Freshness Monitoring & SLAs

Freshness = how recently data was updated relative to its expected cadence. It's the #1 metric for data reliability.

-- Freshness check: alert if table is >2 hours stale SELECT DATEDIFF('minute', MAX(updated_at), CURRENT_TIMESTAMP()) AS staleness_min FROM analytics.orders HAVING staleness_min > 120

Per-Dataset SLAs

"Real-time" = 5-minute SLA. "Daily batch" = 26-hour SLA (buffer for late runs). Define SLAs per table, not globally.

Measure Right Timestamp

Use the event timestamp (when it happened), not load timestamp (when ETL ran).
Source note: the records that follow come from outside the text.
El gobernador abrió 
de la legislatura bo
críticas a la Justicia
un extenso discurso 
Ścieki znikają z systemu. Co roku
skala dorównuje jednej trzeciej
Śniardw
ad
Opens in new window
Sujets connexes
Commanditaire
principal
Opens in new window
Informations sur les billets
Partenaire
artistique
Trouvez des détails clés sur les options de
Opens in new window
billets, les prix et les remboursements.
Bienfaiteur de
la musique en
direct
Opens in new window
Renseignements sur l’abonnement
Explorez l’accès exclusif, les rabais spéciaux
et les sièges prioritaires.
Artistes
Load time hides late-arriving data.

Freshness Dashboard

A single pane showing freshness status for all critical tables. Green/yellow/red. Stakeholders check before trusting reports.

Avoiding Noisy Alerts

Alert fatigue kills data quality programs. If your team ignores alerts, you have no monitoring. Here's how to fix it.

Dynamic Thresholds

Don't hardcode "row count > 1000." Use trailing 7-day average ± 2 standard deviations. Adapts to growth and seasonality.

Seasonality-Aware

Monday volume differs from Saturday. Holiday weeks differ from normal. Your baselines should account for day-of-week and known events.

Multi-Signal Correlation

Alert only when freshness AND volume AND error rate all degrade. Single-signal alerts have high false positive rates.

Maintenance Windows

Suppress alerts during planned maintenance, deployments, and known data source outages. Auto-resume after the window.

Interview Gold

"I use dynamic thresholds with seasonality baselines and multi-signal correlation. If volume drops AND freshness degrades, that's a real incident. Volume alone dropping on Sunday is probably normal."
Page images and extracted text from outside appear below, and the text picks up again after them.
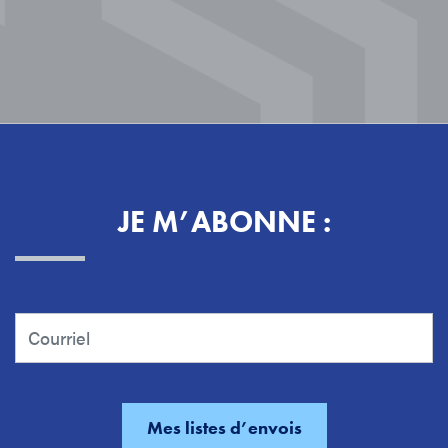
JE M’ABONNE :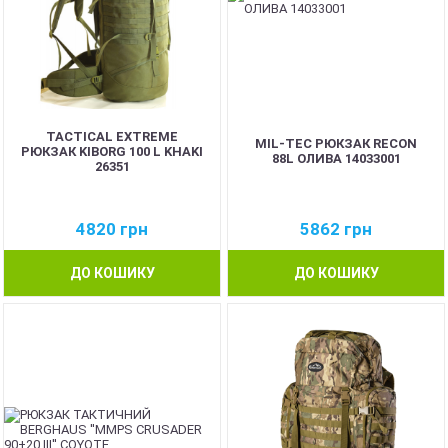
TACTICAL EXTREME
MIL-TEC РЮКЗАК RECON
РЮКЗАК KIBORG 100 L KHAKI
88L ОЛИВА 14033001
26351
4820
грн
5862
грн
ДО КОШИКУ
ДО КОШИКУ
Anomaly Detection for Metrics

Anomaly detection catches silent failures — data that looks valid but is wrong.

Good For

  • ✅ Revenue/metric spikes or drops
  • ✅ Distribution shifts in categorical data
  • ✅ Unusual NULL rate increases
  • ✅ Detecting silent pipeline failures

Watch Out For

  • ⚠️ Needs context: is it a bug or a real event?
  • ⚠️ Requires enough history for baselines
  • ⚠️ Can produce false positives during sales/launches
  • ⚠️ Doesn't replace explicit validation rules
Key Insight

Anomaly detection is a complement, not a replacement. Use explicit rules for known invariants (amount >= 0) and anomaly detection for unknown unknowns (unexpected metric shifts).

Alert Routing & Severity

Not all alerts deserve the same response. Tier your alerts and route them appropriately.

P0 — Critical

Revenue table stale, PK duplicates. Page on-call, block downstream publishes.

P1 — Warning

Volume anomaly, freshness approaching SLA. Slack channel, investigate within 4 hours.

P2 — Info

New column detected, minor NULL rate increase. Log to dashboard, review weekly.

Alert Fires
Severity Tier
Route: Page / Slack / Log
Runbook: Step-by-step fix
Interview Tip

"Every alert should have an owner and a runbook. If an alert fires and nobody knows what to do, it's a bad alert. I classify by dataset criticality: revenue tables are P0, experimental features are P2."

Common Failure Modes

Know these by heart. Interviewers love asking "what could go wrong?" for any pipeline.

Missing Partitions

ETL skipped a day. Table looks fine but has a gap. Aggregate row count drops but row-level checks still pass.

Duplicate Rows

Retries, at-least-once delivery, bad MERGE logic. Revenue inflated, user counts wrong.

Timezone Bugs

Server in UTC, users in PST. Daily aggregates shift by 8 hours. "Monday" includes Sunday night.

Silent Truncation

VARCHAR(50) silently truncates a 60-char value. No error, just data loss. Test with max-length inputs.

Wrong Joins

JOIN on non-unique key → row explosion. 1M rows × 3 duplicates = 3M rows. Aggregates suddenly triple.

Type Coercion

"123" auto-cast to INT is fine. "123.45" → INT silently truncates to 123. "N/A" → NULL or error, depending on engine.

Quiz: Test Yourself

Q1: Your pipeline's row count grows 5% weekly. How should you set volume alert thresholds?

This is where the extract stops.